Too often today, people assume they know what is best for a total stranger. I am certain I’m guilty of this on an almost weekly basis. Blame it on my being a teacher. We are often pretty sure we know what is best for the children in our classrooms. We are often right, but sometimes we do miss the mark. An example is the belief that all students should engage in a college preparatory track. We are learning that because of the career opportunities available to people today, the high cost of a college degree, the ability for children to learn so much online before they leave high school, and several other issues, the best opportunity for a student might be to head to a vocational institute, or even straight to the world of work.
During our strategic planning process, the community leaders and Foundation board members have had several discussions about ways we can partner with businesses and technical schools to provide more chances for our students to find great jobs while filling a desperate need for skilled jobs in our state. This conversation has really opened my eyes. Could I maybe not know what’s best for my kids?
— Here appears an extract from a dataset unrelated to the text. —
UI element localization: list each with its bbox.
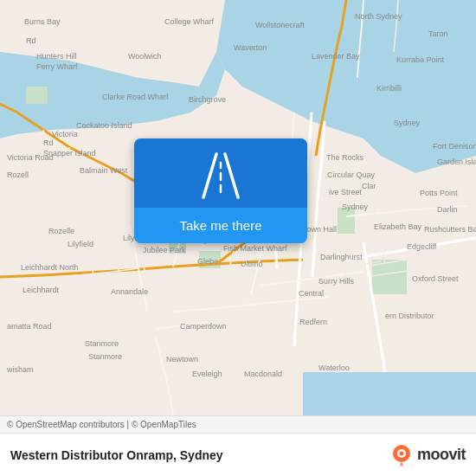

A quick search on most any job site will likely return dozens of skilled trade jobs in Oklahoma City. Take a look at the starting salaries when you search. You’ll be impressed if you don’t already know that entry level jobs in some of these high-need fields will start at over $50,000. I just talked with a woman who represents a large Oklahoma employer, and she mentioned that they are losing thirty and forty year veterans in their skilled workforce. Where are their replacements?
It is true that lots of roles which are jobs today may not be jobs in the future. CBS Sunday Morning did a report a while back showing the diversity of automated jobs coming into the market. It is exciting and scary at the same time. A lot of emphasis is being put on how many jobs have been automated, and the thinking goes that we won’t need as many skilled trades. That may prove to be true, but we are nowhere near that time. Plumbers, HVAC people, welders, auto technicians, and carpenters are still in high demand, and will be for the foreseeable future.
So let me offer this mea culpa. Every student does NOT need to be on a college preparatory track. We need to do our part as public schools to make sure that students - and even more importantly their parents - understand that it is OK if our child chooses to become plumbers instead of political scientists, or mechanics instead of marketing managers.
How can we move this conversation into action?